Perdue said in her veto message Sunday the bill will do untold damage to the public schools and higher education, damage the environment and make people less safe because fewer state troopers and police officers will be on their beats.

The House made quick work of an override, getting the three-fifths majority needed on the first day the chamber could consider the question. After the House override vote, Perdue said she would keep fighting for public education despite the defeat. She had no additional comment following the Senate vote, Perdue spokeswoman Chrissy Pearson said.

Republicans argue their opponents overstate job losses and don’t take into account more than $250 million in federal funds the local districts have yet to spend for preserving education positions. The tax breaks alone in the budget will generate nearly 15,000 jobs, the GOP has said. The budget spends about $220 million less than Perdue had proposed and lets temporary taxes approved by the Democratic majority in 2009 to expire on time. Legislators spent about $258 million less on public education than Perdue proposed, or about 2.3 percent less.

“A lot of the rhetoric has gotten to be overblown,” said Senate leader Phil Berger, R-Rockingham. Berger also pointed out the budget contained additional funds to hire more than 1,100 teachers in early grades and the platform to create a merit pay plan for teachers starting in the 2012-13 school year. The public school year also would grow from 180 classroom days to 185.

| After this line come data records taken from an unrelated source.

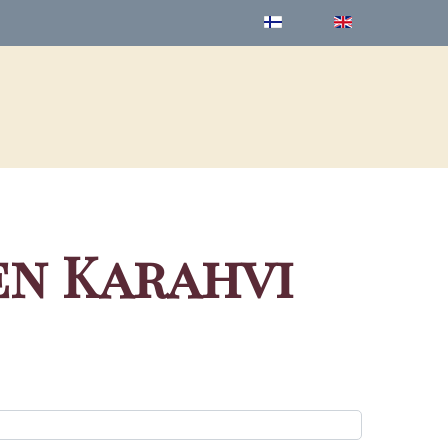
en Karahvi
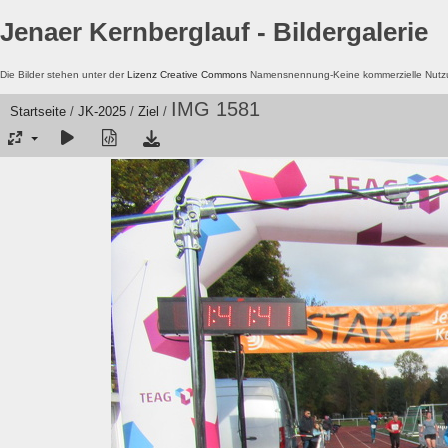
Jenaer Kernberglauf - Bildergalerie
Die Bilder stehen unter der
Lizenz Creative Commons
Namensnennung-Keine kommerzielle Nutzun
IMG 1581
Startseite
/
JK-2025
/
Ziel
/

“That is a philosophical shift,” Berger said.

The budget bill, however, also made specific policy changes that had been sought by business interests and conservative social groups.

It would eliminate 160 positions in the Department of Environment and Natural Resources and stop the agency from independently setting rules more stringent than minimum rules by the federal government. Planned Parenthood would be barred from receiving state and federal funds for non-abortion health and education services. Also abolished would be the Health and Wellness Trust Fund, which manages 25 percent of the state’s share of the national tobacco settlement.

Funding for more than 1,250 full-time positions would be eliminated in the courts, local prosecutor offices and prisons. Funding for drug treatment courts and a program to help offenders get substance abuse treatment instead of prison time were eliminated. Money for state historic sites would be reduced or phased out over time, according to the budget bill.

Voters demand that the state make more with less, just like they’ve had to as the economy has foundered, said Rep. Harold Brubaker, R-Randolph, senior co-chairman of the House Appropriations Committee. The spending plan for the next two years will be in place two weeks before the fiscal year begins July 1, the earliest date for its enactment since 1979, according to General Assembly records.

“We finally brought our appetite for spending in line with our revenues,” Brubaker said, adding that citizens “just want government to live within their means.”

The Senate vote came a few hours after a midday rally by the North Carolina Association of Educators, where its members brought jars of pennies – a symbolic gesture of what they see is a small price to pay to preserve education. Jill Elberson, a technology teacher who was one of four people laid off Monday at her Randolph County middle school due to budget cuts, said she doesn’t know what she’ll do.

“At school, I had 800 kids that depend on me that I can’t be there for anymore,” said Elberson, 47, of Thomasville. “It’s not there because they took our penny away. It’s just that simple.”